Autumn has arrived here in the north. Did you know that Prague is farther north than Winnipeg, Canada? Well, it is, by just a tad. Prague’s latitude is 50.0833° N and Winnipeg’s is 49.8994° N. Which explains why our temps are now in the high 40s at night and will peak in the mid-70s today.
So the sun is shining and the weather is lovely and all’s right with the world.
Except for the packing.
I love going places but moving is work. And Katka and I are moving at the end of the month, headed toward Mexico again, via Texas.
This will be the third time for us to live in Mexico. It will be my fourth time because I also lived there for several years before I met Katka. That was back in the late 1990s, before I moved to Prague. I lived in San Miguel de Allende, a town in the mountains about 175 miles northwest of Mexico City. It’s a fascinating place, an old colonial town with a very long history. It’s also an artistic community with quite a few resident expats from Europe, Canada and the USA.
San Miguel is an easy place to live, as I learned in the 1990s. So that’s where Katka and I set up our household during our previous stays in Mexico. To return there will be a sort of homecoming.

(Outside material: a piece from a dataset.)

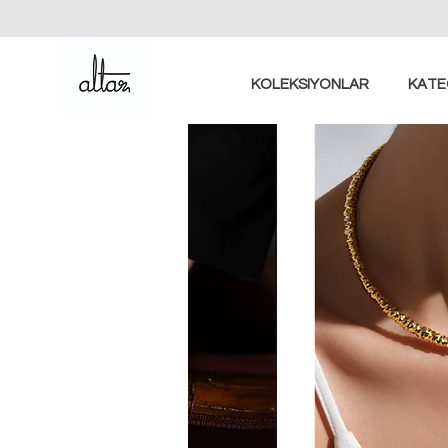
KOLEKSIYONLAR
KATE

Anyway, back to packing. Which I do tend to avoid. Even talking about it feels a bit like a chore. Packing up your belongings to relocate is when you discover what a pack rat you are. It’s also when you discover all sorts of stuff you’d set aside to attend to later. Things to read, notions to follow up on. You discover things you’d saved for the time when you’d need them, an occasion that never arose. And also stuff you’d lost, or thought you had lost. Aha! There’s that discount coupon I couldn’t find a while back… like a year ago. And of course it’s expired.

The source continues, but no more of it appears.